Things to Know in Assessing the Transaction
By Corey Rosen, NCEO Executive
Director
Last Updated on April 3, 2007
This article is being updated as new information becomes available.
(By Corey Rosen)
The proposal by Sam Zell to use an ESOP to purchase the Tribune Company has now been accepted (see the Tribune's press release). The deal must still pass a variety of regulatory approvals, however, including a determination by the independent trustee of the ESOP (GreatBanc Trust) that the transaction structure and the price paid for the shares are fair to ESOP participants.
The proposed transaction is complicated. It appears, however, that when all the dust settles, the ESOP will end up with at least majority ownership of the company, but Sam Zell will have stock warrants that can be exchanged for up to 40% of the shares. These warrants might be purchased by the ESOP, sold to other investors, or sold in a public offering or sale of the company.
The ESOP will be governed by an independent trustee who, under the law,
must make decisions for "the exclusive benefit of plan participants."
This is defined to mean that the trustee should seek to maximize the long-term
value of plan assets; it does not mean the trustee should become the advocate
for employees on issues such as pay, layoffs, or other work-related issues.
Transaction Structure
Initially, Sam Zell will invest $250 million in cash to purchase newly
issued Tribune shares at $34 per share. One month later, the ESOP will borrow
money to buy $250 million worth of newly issued shares at $28 per share
(the ESOP was able to negotiate for a lower price). The company will then
borrow enough money to do a self-tender offer at $34 per share to buy half
the outstanding shares, including those currently held by an existing ESOP
at the Tribune. If the company obtains all the needed regulatory approvals,
a process that will take many months, debt will be used to take the company
private at $34 per share. Zell's $250 million in stock will be bought with
additional debt, but Zell will put in an additional $65 million in cash
to purchase warrants worth up to 40% of the company. The result will be
a 100% S corporation ESOP, but with Zell having a potential claim on up
to 40% of the corporate value. No equity will come from existing employee
plans or contributions. If the deal does not go through, shareholders will
be guaranteed the $34 per share plus 8% annual growth, compounded daily,
in any final transaction.
How ESOPs Work
More details on how ESOPs work can be found elsewhere on our site. Basically, an ESOP is a kind of employee benefit plan, similar in some ways to a profit-sharing plan. With an ESOP, a company sets up a trust fund. The company can contribute to the ESOP trust new shares of its own stock or cash to buy existing shares; alternatively, the ESOP can borrow money to buy new or existing shares, with the company making cash contributions to the plan to enable it to repay the loan. In the Tribune case, the ESOP will borrow money from the company. Regardless of how the plan acquires stock, company contributions to the trust are tax-deductible, within certain limits. So in this case, the company is able to use the ESOP to borrow money and repay it in pretax dollars, deducting both principal and interest. This is one of the key tax benefits that the many articles on this transaction are referencing.

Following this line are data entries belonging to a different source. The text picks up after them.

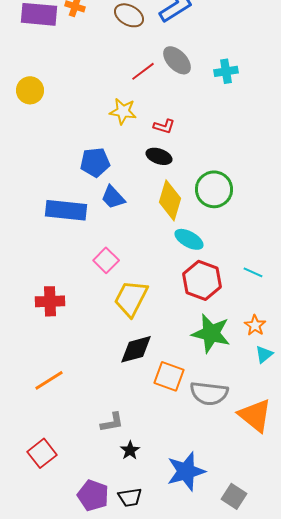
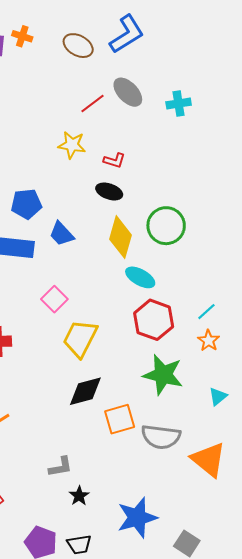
blue pentagon: (95, 162) -> (26, 204), moved
cyan line: (253, 272) -> (206, 312), turned -66
orange star: (255, 325) -> (209, 341), moved
orange square: (169, 376) -> (120, 419), turned -36

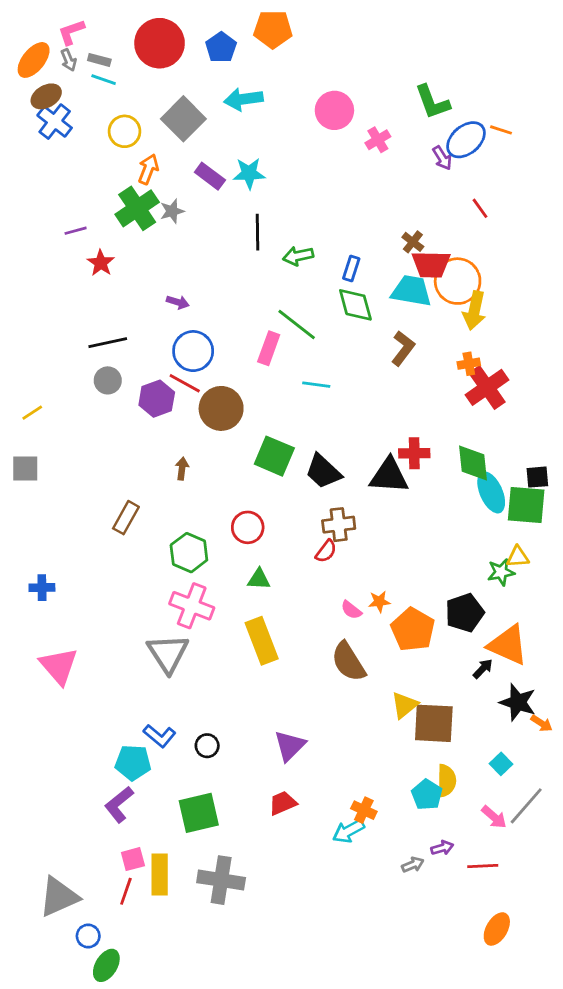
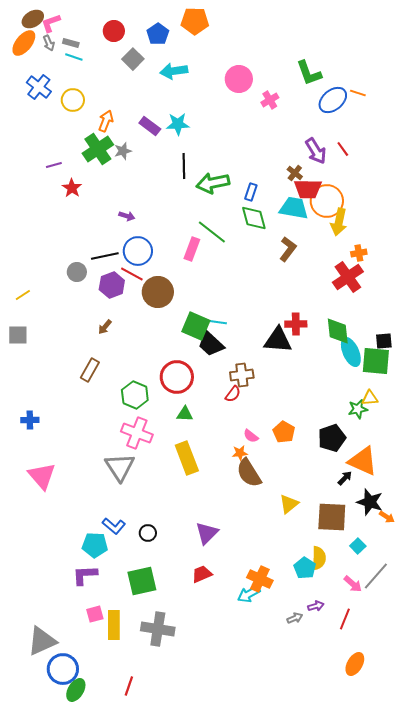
red circle: (160, 43) -> (114, 31), size x0.6
brown ellipse: (46, 96) -> (33, 19), moved
gray square: (183, 119) -> (133, 59), moved, size x0.7
yellow circle: (125, 131) -> (73, 100), moved
purple arrow: (442, 158) -> (316, 151), moved, size x1.5
green arrow: (298, 256) -> (213, 183), size x1.5
black line: (108, 343) -> (105, 256), moved
orange cross: (469, 364) -> (359, 253), moved
cyan line: (316, 385) -> (217, 322), moved
brown arrow: (182, 469) -> (105, 327), moved, turned -147
black trapezoid: (323, 471) -> (211, 344), moved
red circle: (248, 527) -> (177, 377), size x1.4
orange star: (379, 602) -> (240, 453), moved
orange pentagon: (413, 630) -> (284, 432), moved, size x0.7
brown square: (434, 723) -> (332, 517), moved
purple L-shape: (119, 804) -> (85, 575), turned 36
orange cross: (364, 810) -> (260, 579), size x1.4
red line: (483, 866) -> (345, 619), turned -65
red line: (126, 891) -> (129, 686), moved
blue circle: (88, 936) -> (63, 669), size x1.8

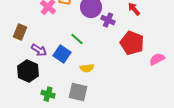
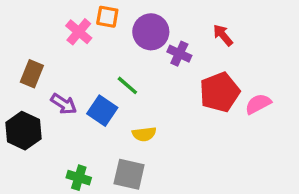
red pentagon: (132, 43) -> (220, 92), turned 30
pink semicircle: (157, 59) -> (258, 104), moved
black hexagon: (28, 71) -> (23, 131), moved

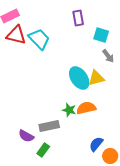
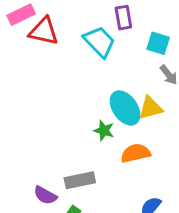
red triangle: (16, 35) -> (44, 31), moved
cyan trapezoid: (39, 39) -> (99, 42), moved
green star: (69, 110) -> (104, 131), moved

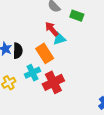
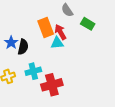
cyan triangle: (59, 39) -> (57, 43), moved
orange rectangle: (45, 53) -> (46, 28), moved

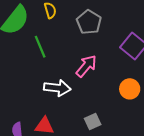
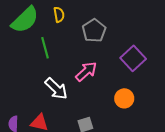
white arrow: (57, 88) -> (56, 89), turned 30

Shares in the trust are allocated to individual employee accounts. Although there are some exceptions, generally all full-time employees over 21 participate in the plan. Allocations are made either on the basis of relative pay or some more equal formula. As employees accumulate seniority with the company, they acquire an increasing right to the shares in their account, a process known as vesting. Employees must be 100% vested within three to six years, depending on whether vesting is all at once (cliff vesting) or gradual.
When employees leave the company, they receive their stock, which the company must buy back from them at its fair market value (unless there is a public market for the shares). Private companies must have an annual outside valuation to determine the price of their shares. In private companies, employees must be able to vote their allocated shares on major issues, such as closing or relocating, but the company can choose whether to pass through voting rights (such as for the board of directors) on other issues. In public companies, employees must be able to vote all issues.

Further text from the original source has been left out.